**Exercise goal**
Transcribe the lines of the records starting with the one that has "(2000) (336, 975)" in it and ending with the last, and transcribe nothing else.

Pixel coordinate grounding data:

........

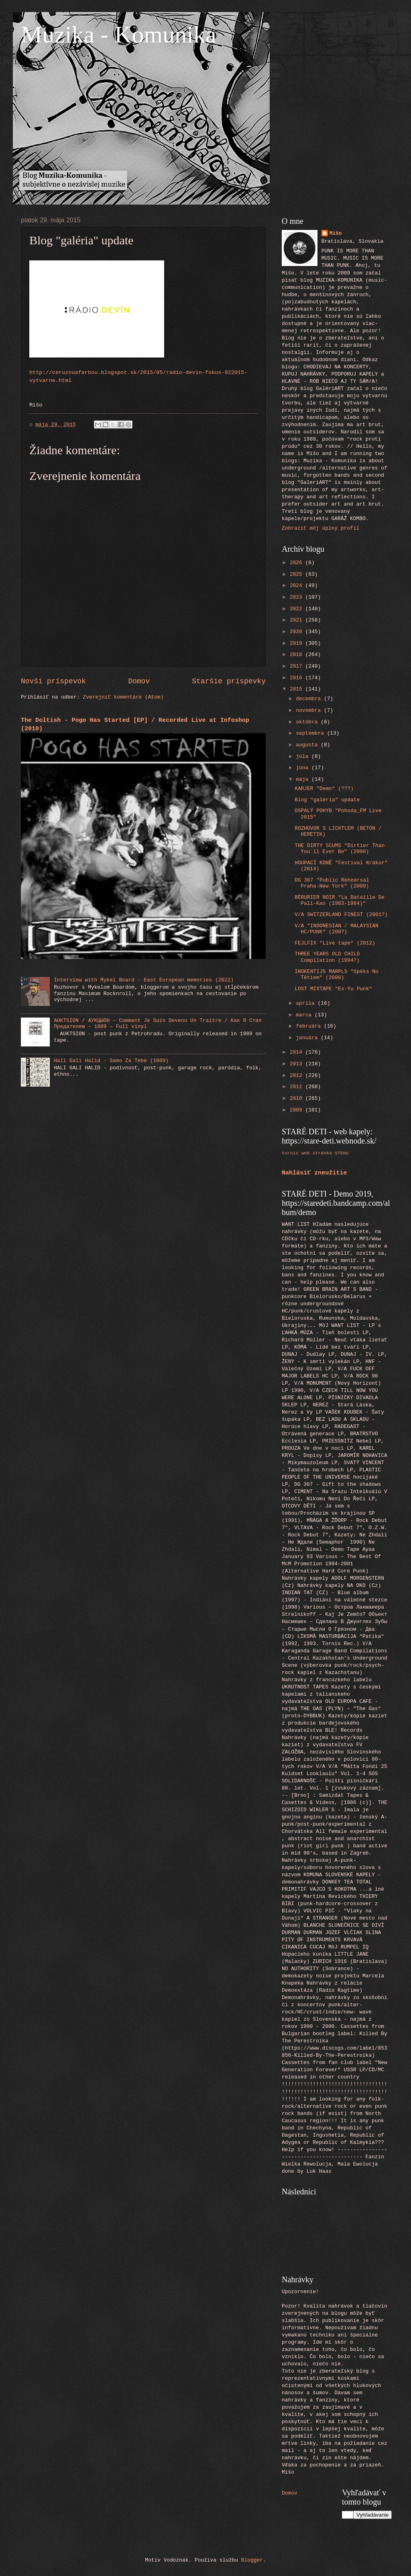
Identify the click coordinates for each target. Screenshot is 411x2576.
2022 (297, 609)
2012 (297, 1076)
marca (305, 1015)
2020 (297, 632)
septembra (311, 733)
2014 (297, 1052)
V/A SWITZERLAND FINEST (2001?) (341, 915)
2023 (297, 597)
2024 (297, 586)
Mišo (336, 233)
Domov (139, 681)
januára (308, 1038)
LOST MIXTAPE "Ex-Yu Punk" (333, 989)
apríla (306, 1003)
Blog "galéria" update (327, 800)
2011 (297, 1087)
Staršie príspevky (229, 681)
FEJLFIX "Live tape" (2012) (335, 943)
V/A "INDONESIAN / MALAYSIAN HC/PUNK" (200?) (336, 929)
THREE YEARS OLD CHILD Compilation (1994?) (327, 957)
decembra (310, 699)
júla (303, 757)
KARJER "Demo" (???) (324, 789)
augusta (308, 745)
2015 (297, 689)
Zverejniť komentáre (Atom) (123, 697)
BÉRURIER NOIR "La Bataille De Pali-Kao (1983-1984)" (340, 900)
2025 (297, 574)
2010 (297, 1098)
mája (303, 779)
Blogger (252, 2560)
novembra (310, 710)
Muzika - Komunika (118, 34)
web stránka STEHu (325, 1153)
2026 (297, 563)
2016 (297, 678)
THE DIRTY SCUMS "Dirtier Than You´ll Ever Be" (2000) (340, 849)
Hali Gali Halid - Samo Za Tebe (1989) (111, 1061)
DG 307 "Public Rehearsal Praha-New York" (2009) (332, 883)
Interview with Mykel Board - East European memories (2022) (144, 980)
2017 (297, 666)
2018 (297, 655)
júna (303, 768)
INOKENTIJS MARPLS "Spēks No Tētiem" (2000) (336, 975)
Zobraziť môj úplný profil (320, 528)
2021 (297, 620)
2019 (297, 643)
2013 (297, 1064)
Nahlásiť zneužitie (314, 1172)
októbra (308, 722)
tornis (290, 1153)
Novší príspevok (53, 681)
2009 (297, 1110)
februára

........

**Response to this task**
INOKENTIJS MARPLS "Spēks No Tētiem" (2000) (336, 975)
Zobraziť môj úplný profil (320, 528)
2021 (297, 620)
2019 (297, 643)
2013 (297, 1064)
Nahlásiť zneužitie (314, 1172)
októbra (308, 722)
tornis (290, 1153)
Novší príspevok (53, 681)
2009 (297, 1110)
februára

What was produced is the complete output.